Top of DATA EXTRACT

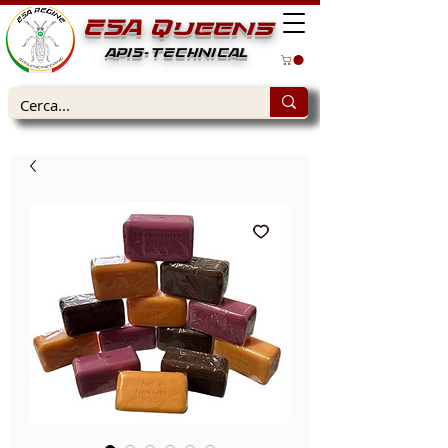
ESA Queens
APIS-TECHNICAL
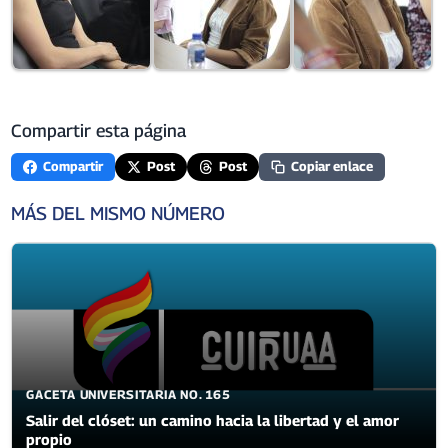
Compartir esta página
Compartir
Post
Post
Copiar enlace
MÁS DEL MISMO NÚMERO
GACETA UNIVERSITARIA NO. 165
Salir del clóset: un camino hacia la libertad y el amor
propio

Bottom of DATA EXTRACT

- _TASK PROMPT_:
The result should be every line of the data, reproduced exactly, with the images removed.

- _WRITTEN REPLY_:
ESA Queens
APIS-TECHNICAL
Compartir esta página
Compartir
Post
Post
Copiar enlace
MÁS DEL MISMO NÚMERO
GACETA UNIVERSITARIA NO. 165
Salir del clóset: un camino hacia la libertad y el amor
propio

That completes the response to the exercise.